- 05 Jun 2025
-
DarkLight
-
PDF
Deploying high availability clusters
- Updated on 05 Jun 2025
-
DarkLight
-
PDF
High Availability (HA) IAG deployments ensure continuous service availability by maintaining one active gateway server with multiple standby nodes ready to take over in case of failure. This guide covers the procedures for configuring both all-in-one HA clusters and HA clusters with distributed execution.
Prerequisites
Before configuring an HA cluster, ensure you have:
- Multiple IAG server nodes installed and ready for configuration
- Access to configure an shared database (etcd or Amazon DynamoDB)
- Valid SSL certificates for each node
- Administrative access to Gateway Manager
Configuring All-in-One HA Clusters
Step 1: Configure the shared database
All nodes in the HA cluster must connect to the same shared database to coordinate leadership and share cluster state information.
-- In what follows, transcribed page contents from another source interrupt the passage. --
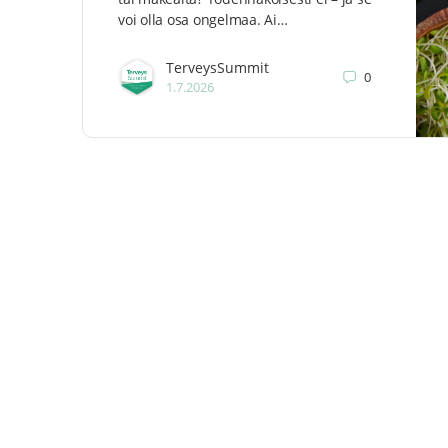
voi olla osa ongelmaa. Ai…
TerveysSummit
0
1.7.2026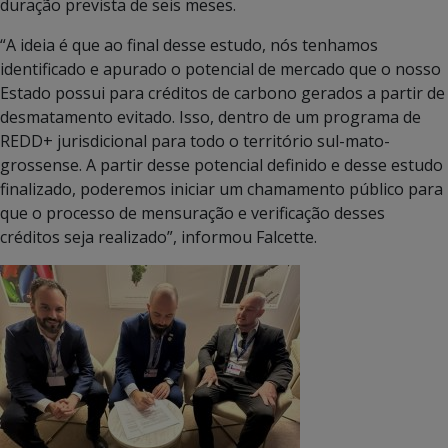
duração prevista de seis meses.
“A ideia é que ao final desse estudo, nós tenhamos
identificado e apurado o potencial de mercado que o nosso
Estado possui para créditos de carbono gerados a partir de
desmatamento evitado. Isso, dentro de um programa de
REDD+ jurisdicional para todo o território sul-mato-
grossense. A partir desse potencial definido e desse estudo
finalizado, poderemos iniciar um chamamento público para
que o processo de mensuração e verificação desses
créditos seja realizado”, informou Falcette.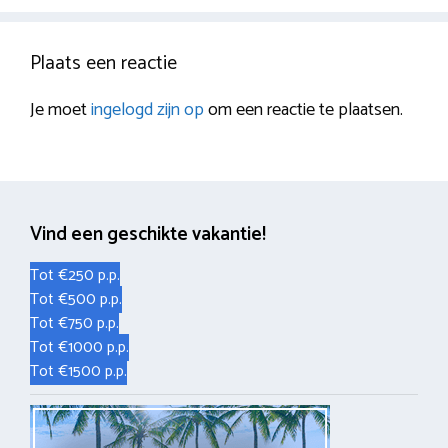
Plaats een reactie
Je moet
ingelogd zijn op
om een reactie te plaatsen.
Vind een geschikte vakantie!
Tot €250 p.p.
Tot €500 p.p.
Tot €750 p.p.
Tot €1000 p.p.
Tot €1500 p.p.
You can choose to use either an etcd or Amazon DynamoDB database based on your infrastructure preferences and requirements.
etcd
- Set up your etcd database following the etcd database configuration procedures
- Ensure all gateway servers can connect to the etcd instance
- Verify network connectivity and firewall rules allow etcd communication
Amazon DynamoDB
- Set up your DynamoDB database following the Amazon DynamoDB table configuration procedures
- Configure appropriate AWS credentials and permissions for all gateway servers
- Verify network connectivity and AWS access from all nodes
Step 2: Enable high availability mode
Configure HA mode on all gateway servers in the cluster:
- On each gateway server, edit the gateway configuration file
- Set the
GATEWAY_CONNECT_SERVER_HA_ENABLED
configuration variable totrue
- Set the
GATEWAY_APPLICATION_CLUSTER_ID
to your desired cluster identifier, all nodes must share the same cluster ID - These settings must be applied to all controller nodes that will participate in the HA cluster
Step 3: Designate the primary node
Identify which gateway server should be the preferred active node:
- On your designated primary gateway server, set the
GATEWAY_CONNECT_SERVER_HA_IS_PRIMARY
configuration variable totrue
. This ensures the primary node will maintain the connection to Gateway Manager when it is online and available. - Leave this setting as
false
(or unset) on all other nodes in the cluster.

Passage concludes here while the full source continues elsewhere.